Climate change could crumble the global chocolate industry in 30 years, but Australian farmers are future-proofing their produce.
More than half the world’s cocoa is grown in Côte d’Ivoire, known as Ivory Coast, and Ghana. But drying conditions and rising temperatures are making the West African countries less suitable for cocoa cultivation.
“A small impact on those two big producers could turn the whole thing,” Australian grower Barry Kitchen told The New Daily.
Dr Kitchen – executive chairman of Daintree Estates, based around Cairns – said he was continuously looking at ways to make his farm viable into the future.
He said Cairns generally had “ideal” conditions for cocoa trees, which need consistent rain, warm temperatures, and shade with dappled light.

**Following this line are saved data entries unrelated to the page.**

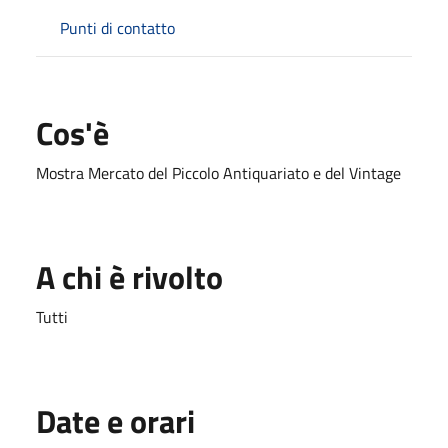
Punti di contatto
Cos'è
Mostra Mercato del Piccolo Antiquariato e del Vintage
A chi è rivolto
Tutti
Date e orari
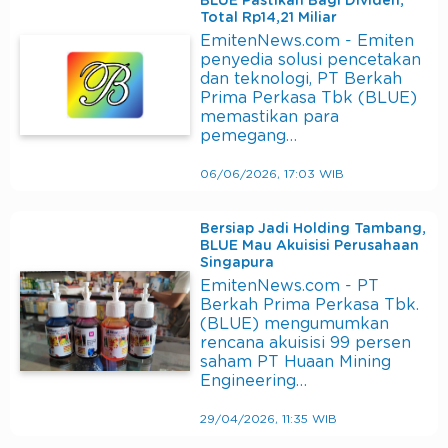
BLUE Pastikan Bagi Dividen,
Total Rp14,21 Miliar
EmitenNews.com - Emiten
penyedia solusi pencetakan
dan teknologi, PT Berkah
Prima Perkasa Tbk (BLUE)
memastikan para
pemegang…
06/06/2026, 17:03 WIB
Bersiap Jadi Holding Tambang,
BLUE Mau Akuisisi Perusahaan
Singapura
EmitenNews.com - PT
Berkah Prima Perkasa Tbk.
(BLUE) mengumumkan
rencana akuisisi 99 persen
saham PT Huaan Mining
Engineering…
29/04/2026, 11:35 WIB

Daintree Estates uses irrigation during the dry season, but were careful not to do it “ad hoc”.
“It’s got to be done in a smart way, and we are starting a new project here at the moment where we will be using very sophisticated computer programs to be able to make sure that we only feed the right areas of the cocoa,” Dr Kitchen said.
“You don’t just say, ‘Well every day I’m going to turn the sprinkler on and let it go for two hours.’ It’s about measuring what’s in the soil, and understanding what the trees need to be able to deliver the nutrients to the roots at the right time.”
The Rainforest Alliance has been working in West Africa and Indonesia to teach sustainable farming techniques to cocoa producers.
Dr Kitchen said Daintree Estates had also been selecting and breeding trees to be less dependent on water.
“You’ve got to be continually innovative and continually looking at ways that you’re preparing yourself for the future.”
But the industry would never migrate to Australia where labour costs are far higher, he said.
There is a steadily growing interest in cocoa and it has a good future in Queensland, a spokesperson for the state’s Department of Agriculture and Fisheries said.
But suitable growing areas are limited to the wet tropics in the far north.
Professor Will Steffen, from the Climate Council, said it appeared it would “be a real challenge to keep up the present-day production of chocolate” globally.
“It would be hard to imagine that you could produce anywhere near the amount of cocoa in north Queensland that’s for example being produced across a number of countries in West Africa in a much larger area,” Professor Steffen told The New Daily.
He said the shifting climate was risking critical food shortages across agriculture.
“It would be really bad if we couldn’t produce as much chocolate as we can today, but that’s not a show stopper in terms of keeping people alive. So I think the real question there is, can you grow enough of the staples … that’s the big issue.”
Professor Steffen said pressure on global food supplies would be severe if the global temperature rises two degrees Celsius.
Global chocolate giants appear to be feeling the cocoa crisis. Last year, Mars unveiled a sustainability charter which targeted climate change and the scarcity of resources, as well as poverty in its supply chain.
“At Mars, we believe we can’t grow and prosper unless the planet, people and communities we rely on are healthy and thriving, too,” the Mars announcement said.
Mars’ 2015 greenhouse gas emissions, estimated at 26.2 million tonnes of carbon dioxide, were approximately on par with Panama’s emissions.
The company plans to reduce its annual emissions by 27 per cent by 2025 and by 67 per cent by 2050, from 2015 levels.